Looking back, when she was working in executive teams where she was often the youngest member and the only Asian American woman, she says she was always trying to be superwoman. “Also, because I was a single mom, I felt like I had to prove that I could do what men, who had wives to do everything at home for them, could do,” says Ueng. “And now I realize women should just be themselves. I was always so focused, but you can’t always plan life.”
This was a lesson that was cemented eight years ago when she “literally went downhill at 40.” A few days before her 40th birthday, she was involved in a biking accident that left her with a broken neck and without her short-term memory. Neurospecialists told her she couldn’t work for months, but she was able to relearn everything and finish the projects she promised she would finish. Since then, she’s established a healthier work-life balance, and her second chance at life just makes her appreciate her work more.
“I want my clients to think big, and I want to help them get big,” says Ueng. “One of my CEO clients said to me, ‘Grace, you will things to happen.’ All entrepreneurs will things to happen; you have to really want it. Especially when there are mountain-moving goals, you have to inspire people to make it happen.”
On being initially intimidated while studying at MIT
I sometimes think that if I went to a less intense school, maybe I would have been an engineer. But it was my freshman year, I was put with the smartest woman from Korea and the smartest person from the Philippines, and everyone was so intensely brilliant. Then there was me, from Georgia, where people say, “Hey y’all!” I realized being a science brainiac wasn’t my thing, and decided to do what I wanted to do in that environment. It was definitely very rigorous, but I was always surrounded by very collaborative people at MIT.
On her bike accident at 40
It was a life-changing experience. After my head injury, my first words were in Chinese, [which she had learned as a kid but didn’t speak as an adult]. It was such a wild experience, and when I started forgetting my Chinese, they told me it was good cause my brain was healing. I couldn’t work for a number of months because I had to rest, and that was hard. It made me really appreciate life because it was almost gone, and I was also asked to do more inspirational talks, which I loved.

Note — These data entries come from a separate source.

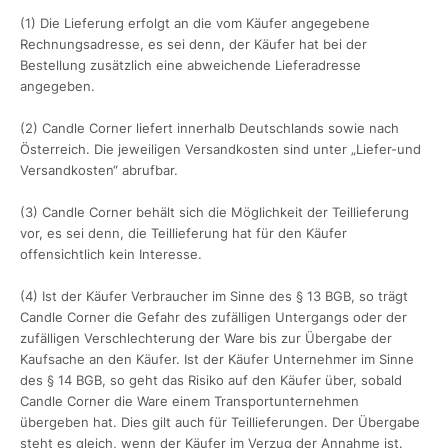
(1) Die Lieferung erfolgt an die vom Käufer angegebene
Rechnungsadresse, es sei denn, der Käufer hat bei der
Bestellung zusätzlich eine abweichende Lieferadresse
angegeben.
(2) Candle Corner liefert innerhalb Deutschlands sowie nach
Österreich. Die jeweiligen Versandkosten sind unter „Liefer-und
Versandkosten“ abrufbar.
(3) Candle Corner behält sich die Möglichkeit der Teillieferung
vor, es sei denn, die Teillieferung hat für den Käufer
offensichtlich kein Interesse.
(4) Ist der Käufer Verbraucher im Sinne des § 13 BGB, so trägt
Candle Corner die Gefahr des zufälligen Untergangs oder der
zufälligen Verschlechterung der Ware bis zur Übergabe der
Kaufsache an den Käufer. Ist der Käufer Unternehmer im Sinne
des § 14 BGB, so geht das Risiko auf den Käufer über, sobald
Candle Corner die Ware einem Transportunternehmen
übergeben hat. Dies gilt auch für Teillieferungen. Der Übergabe
steht es gleich, wenn der Käufer im Verzug der Annahme ist.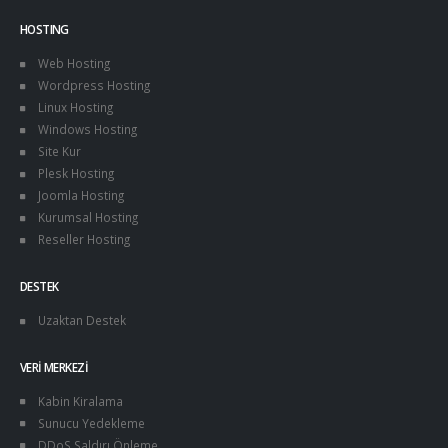
HOSTING
Web Hosting
Wordpress Hosting
Linux Hosting
Windows Hosting
Site Kur
Plesk Hosting
Joomla Hosting
Kurumsal Hosting
Reseller Hosting
DESTEK
Uzaktan Destek
VERI MERKEZI
Kabin Kiralama
Sunucu Yedekleme
DDoS Saldırı Önleme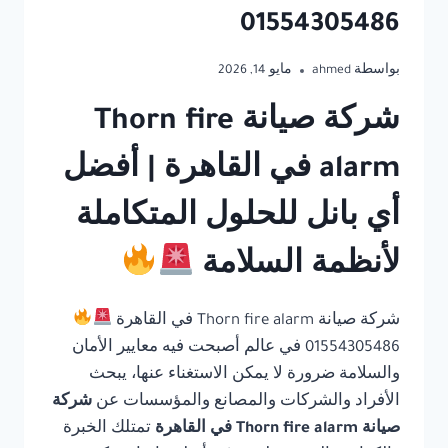
01554305486
بواسطة
ahmed
مايو 14, 2026
شركة صيانة Thorn fire
alarm في القاهرة | أفضل
أي بانل للحلول المتكاملة
لأنظمة السلامة
شركة صيانة Thorn fire alarm في القاهرة
01554305486 في عالم أصبحت فيه معايير الأمان
والسلامة ضرورة لا يمكن الاستغناء عنها، يبحث
الأفراد والشركات والمصانع والمؤسسات عن
شركة
صيانة Thorn fire alarm في القاهرة
تمتلك الخبرة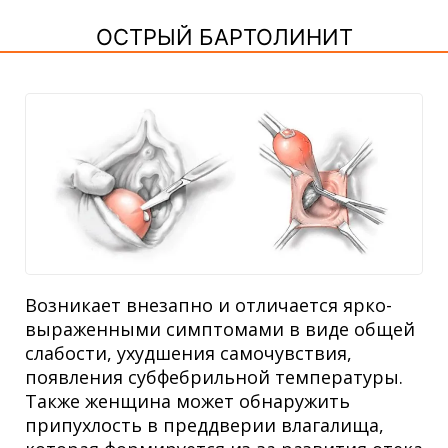
ОСТРЫЙ БАРТОЛИНИТ
Возникает внезапно и отличается ярко-
выраженными симптомами в виде общей
слабости, ухудшения самочувствия,
появления субфебрильной температуры.
Также женщина может обнаружить
припухлость в преддверии влагалища,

On her initial goals when working with clients
First, I always want to understand what the client’s goals are and how our influence can help them be successful. When Ping Fu [of Geomagic, now 3D Systems Corporation] hired me, she told me, “I seek truth, not comfort.” And our role to always tell the truth to our clients. We see things in a different way. They’re so close to their business, and we can give them an outside perspective, and sometimes it’s tough, because I definitely see all the issues, but it’s my responsibility to point them out and help figure out solutions. It’s our responsibility to go in quickly, assess the situation, ask for the right data, gather the right data, and generate new data in order to glean insights and help implement change.
Who influences you?
Well, I’m most influenced by my parents and the way I was brought up, and then, on a day to day basis, by my 16-year-old son. And also my friends and clients, because I’m picky about the people I work with. I work with people with integrity and big goals. But I even learn from my interns because young people have a totally different point of view, and as much as they say I mentor them, it’s a two-way street. I think I learn from everybody, and you should learn from everybody.